** WHAT THE TASK ASKS **
Return every line from the records below with the string "trang".

SOURCE DATA: Begin

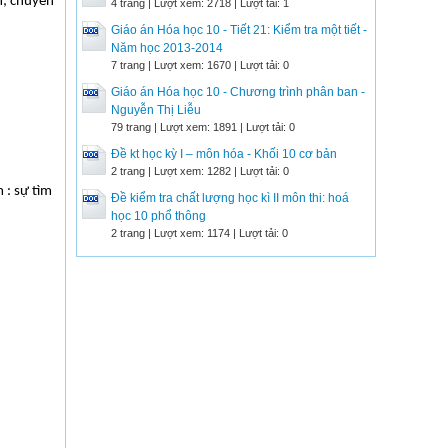
m; chuyển
4 trang | Lượt xem: 2718 | Lượt tải: 1
Giáo án Hóa học 10 - Tiết 21: Kiểm tra một tiết -
Năm học 2013-2014
7 trang | Lượt xem: 1670 | Lượt tải: 0
Giáo án Hóa học 10 - Chương trình phân ban -
Nguyễn Thị Liễu
79 trang | Lượt xem: 1891 | Lượt tải: 0
Đề kt học kỳ I – môn hóa - Khối 10 cơ bản
2 trang | Lượt xem: 1282 | Lượt tải: 0
 : sự tìm
Đề kiểm tra chất lượng học kì II môn thi: hoá
học 10 phổ thông
2 trang | Lượt xem: 1174 | Lượt tải: 0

SOURCE DATA: End

** EXERCISE SOLUTION **
4 trang | Lượt xem: 2718 | Lượt tải: 1
7 trang | Lượt xem: 1670 | Lượt tải: 0
79 trang | Lượt xem: 1891 | Lượt tải: 0
2 trang | Lượt xem: 1282 | Lượt tải: 0
2 trang | Lượt xem: 1174 | Lượt tải: 0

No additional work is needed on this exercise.